E, se quer ouvir personalidades, devo dizer que, como qualquer um dos mais de 10 milhões de portugueses, também estou disponível para ser ouvido!
É óbvio que, além dos partidos, era razoável, que o Presidente ouvisse o Conselho de Estado, dada a excecionalidade da presente situação e uma vez que, nos termos do art.º 141.º, “é o órgão político de consulta do Presidente da República” e uma das suas competências, nos termos da alínea e) do art.º 145.º da CRP, é, “em geral, aconselhar o Presidente da República no exercício das suas funções, quando este lho solicitar”.
Para ouvir os partidos e o Conselho de Estado, eram suficientes três dias, a menos que o Presidente queira, como insinua Vasco Lourenço, presidente da “Associação 25 de Abril”, proceder como se o país dispusesse de uma Câmara Corporativa, de má memória. E, depois, fica o átrio do palácio presidencial como púlpito para a propalação de coisas não desejáveis: prolongamento do governo de gestão até junho de 2016, consonância com a exigência de mais de uma centena de empresários do ora impossível governo da coligação de direita – como também não me parece lugar adequado para daquele átrio se defender a necessidade imperativa de um governo do PS com os apoios conhecidos (embora legítimo e óbvio tal governo, não é este o lugar nem estes os pregadores).

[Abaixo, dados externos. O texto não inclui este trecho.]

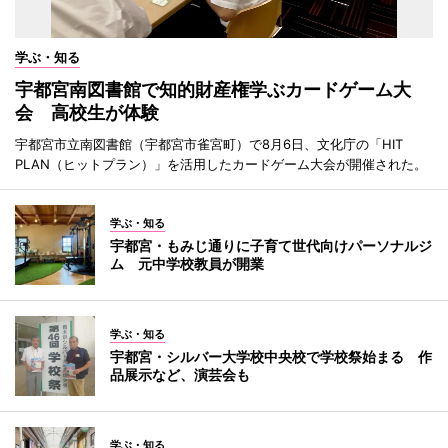
学ぶ・知る
宇都宮南図書館で知的財産権学ぶカードゲーム大
会 高校生が体験
宇都宮市立南図書館（宇都宮市雀宮町）で8月6日、文化庁の「HIT
PLAN（ヒットプラン）」を活用したカードゲーム大会が開催された。
学ぶ・知る
宇都宮・もみじ通りに子育て世代向けパーソナルジ
ム 元中学校教員が開業
学ぶ・知る
宇都宮・シルバー大学校中央校で学校祭始まる 作
品展示など、演芸会も
学ぶ・知る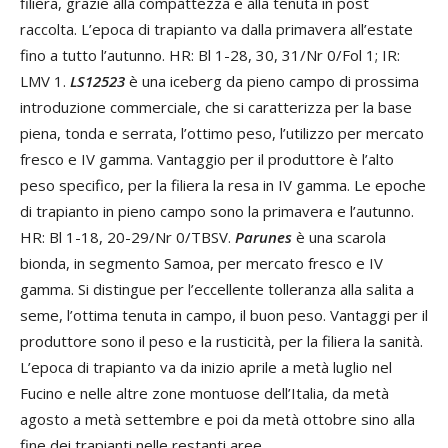
filiera, grazie alla compattezza e alla tenuta in post
raccolta. L’epoca di trapianto va dalla primavera all’estate
fino a tutto l’autunno. HR: Bl 1-28, 30, 31/Nr 0/Fol 1; IR:
LMV 1.
LS12523
è una iceberg da pieno campo di prossima
introduzione commerciale, che si caratterizza per la base
piena, tonda e serrata, l’ottimo peso, l’utilizzo per mercato
fresco e IV gamma. Vantaggio per il produttore è l’alto
peso specifico, per la filiera la resa in IV gamma. Le epoche
di trapianto in pieno campo sono la primavera e l’autunno.
HR: Bl 1-18, 20-29/Nr 0/TBSV.
Parunes
è una scarola
bionda, in segmento Samoa, per mercato fresco e IV
gamma. Si distingue per l’eccellente tolleranza alla salita a
seme, l’ottima tenuta in campo, il buon peso. Vantaggi per il
produttore sono il peso e la rusticità, per la filiera la sanità.
L’epoca di trapianto va da inizio aprile a metà luglio nel
Fucino e nelle altre zone montuose dell’Italia, da metà
agosto a metà settembre e poi da metà ottobre sino alla
fine dei trapianti nelle restanti aree.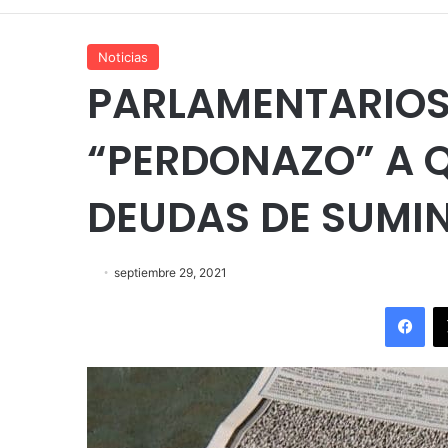
Noticias
PARLAMENTARIO
“PERDONAZO” A 
DEUDAS DE SUMI
septiembre 29, 2021
Fac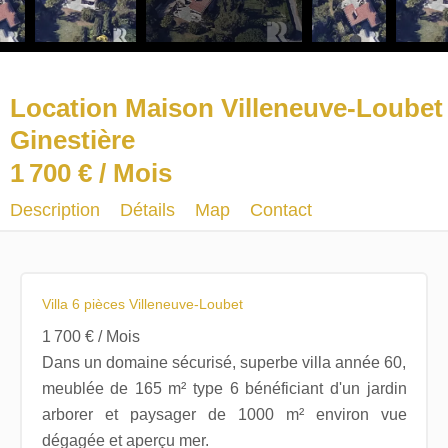
Location Maison Villeneuve-Loubet
Ginestière
1 700 € / Mois
Description
Détails
Map
Contact
Villa 6 pièces Villeneuve-Loubet
1 700 € / Mois
Dans un domaine sécurisé, superbe villa année 60,
meublée de 165 m² type 6 bénéficiant d'un jardin
arborer et paysager de 1000 m² environ vue
dégagée et aperçu mer.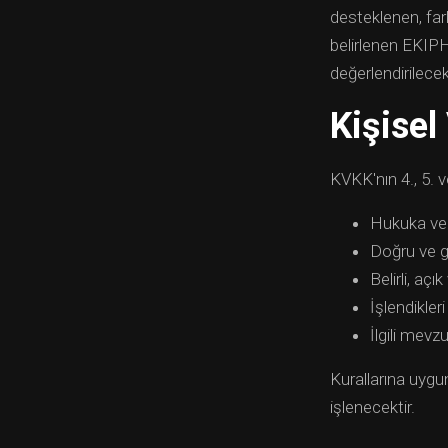
desteklenen, fark
belirlenen EKIPH
değerlendirilecekt
Kişisel
KVKK'nın 4., 5. ve
Hukuka ve 
Doğru ve g
Belirli, aç
İşlendikleri
İlgili mev
Kurallarına uygun
işlenecektir.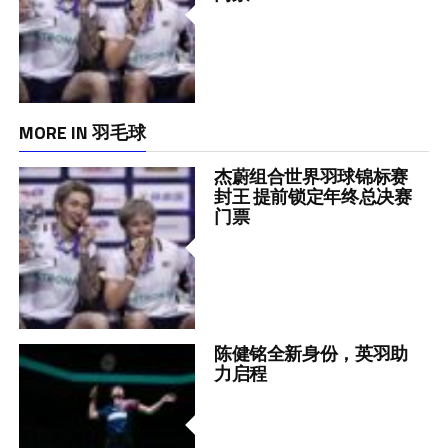
MORE IN 羽毛球
杰蔚组合世界羽球锦标赛
封王 提前锁定年终总决赛
门票
陈健铭全新身份，英羽助
力启程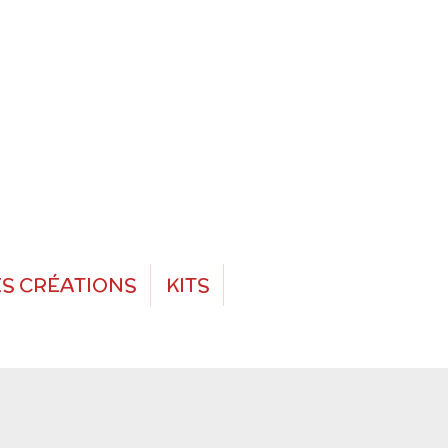
S CRÉATIONS
KITS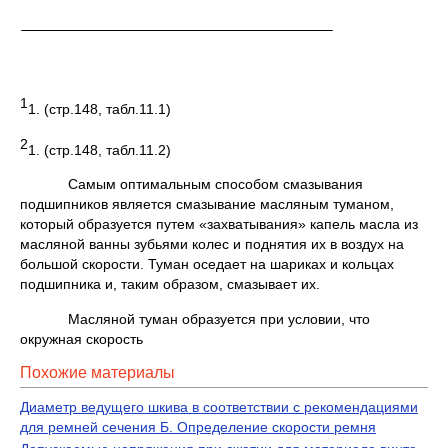
1
1. (стр.148, табл.11.1)
2
1. (стр.148, табл.11.2)
Самым оптимальным способом смазывания
подшипников является смазывание масляным туманом,
который образуется путем «захватывания» капель масла из
масляной ванны зубьями колес и поднятия их в воздух на
большой скорости. Туман оседает на шариках и кольцах
подшипника и, таким образом, смазывает их.
Масляной туман образуется при условии, что
окружная скорость
Похожие материалы
Диаметр ведущего шкива в соответствии с рекомендациями
для ремней сечения Б. Определение скорости ремня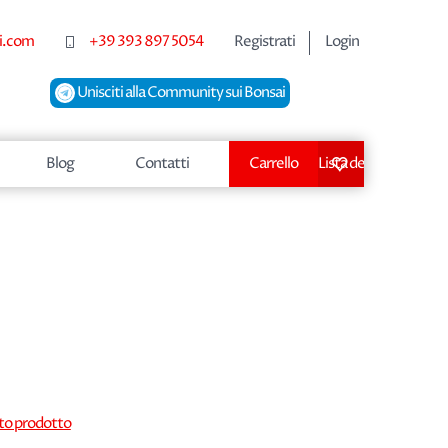
i.com
+39 393 897 5054
Registrati
Login
Unisciti alla Community sui Bonsai
Blog
Contatti
Carrello
Lista dei desideri
sto prodotto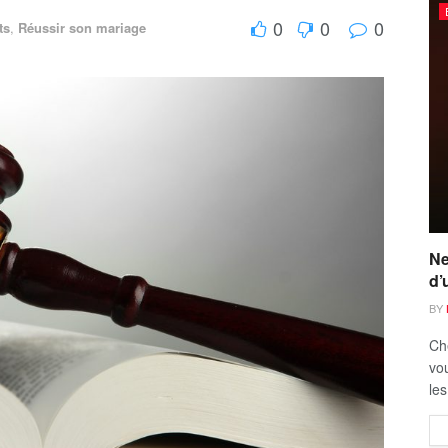
0
0
0
ts
,
Réussir son mariage
Ne
d’
BY
Ch
vou
les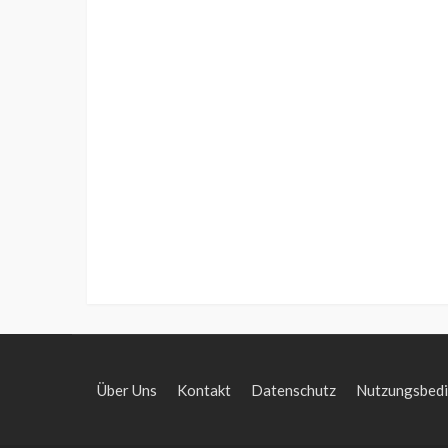
Über Uns
Kontakt
Datenschutz
Nutzungsbed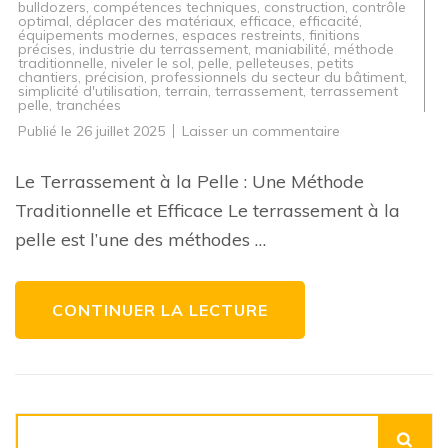
bulldozers
,
compétences techniques
,
construction
,
contrôle
optimal
,
déplacer des matériaux
,
efficace
,
efficacité
,
équipements modernes
,
espaces restreints
,
finitions
précises
,
industrie du terrassement
,
maniabilité
,
méthode
traditionnelle
,
niveler le sol
,
pelle
,
pelleteuses
,
petits
chantiers
,
précision
,
professionnels du secteur du bâtiment
,
simplicité d'utilisation
,
terrain
,
terrassement
,
terrassement
pelle
,
tranchées
sur
Publié le
26 juillet 2025
Laisser un commentaire
Maîtriser
le
Terrassement
Le Terrassement à la Pelle : Une Méthode
à
la
Traditionnelle et Efficace Le terrassement à la
Pelle
:
pelle est l’une des méthodes …
Techniques
et
Astuces
Essentielles
CONTINUER LA LECTURE
Rechercher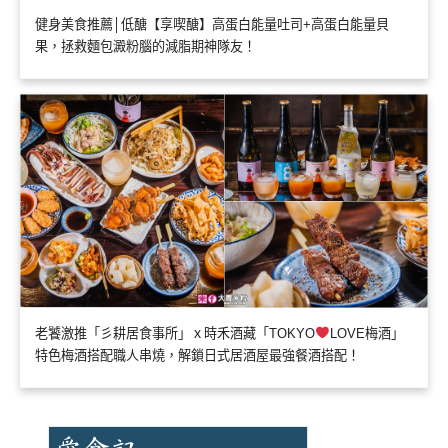
健身美食推薦│低醣【享喫醣】高蛋白能量吐司+高蛋白能量貝
果，拯救麵包澱粉腦的減脂期神隊友！
老饕激推「彡耕居食事所」ｘ時禾酒藏「TOKYO
LOVE梅酒」
特色梅酒搭配職人串燒，解鎖日式居酒屋最強餐酒搭配！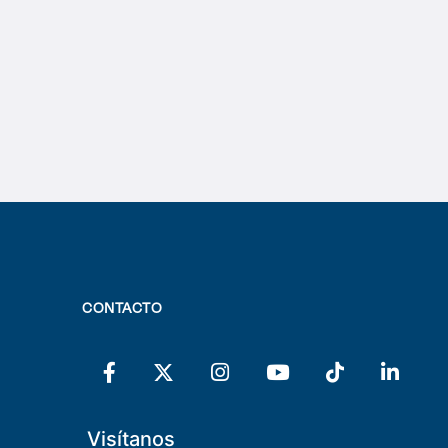
CONTACTO
Visítanos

Depois, há que esclarecer que o único poder de que o Presidente não dispõe de momento é o da dissolução da Assembleia da República. Até parece que o Presidente está a dar razão a quem lhe aponta a diminuição de poderes. Todavia, não me parece que seja útil a sua visita à Região Autónoma da Madeira nesta ocasião, até porque as más-línguas não concluem que vá ouvir os madeirenses, mas como, palpitaram os intervenientes do programa televisivo “Eixo do Mal”, terá ido ouvir aqueles passarinhos a que pôs em tempos umas anilhas. Se já é criticável o veto de bolso aos diplomas do Governo, muito mais o será o veto de bolso ao cumprimento da Constituição.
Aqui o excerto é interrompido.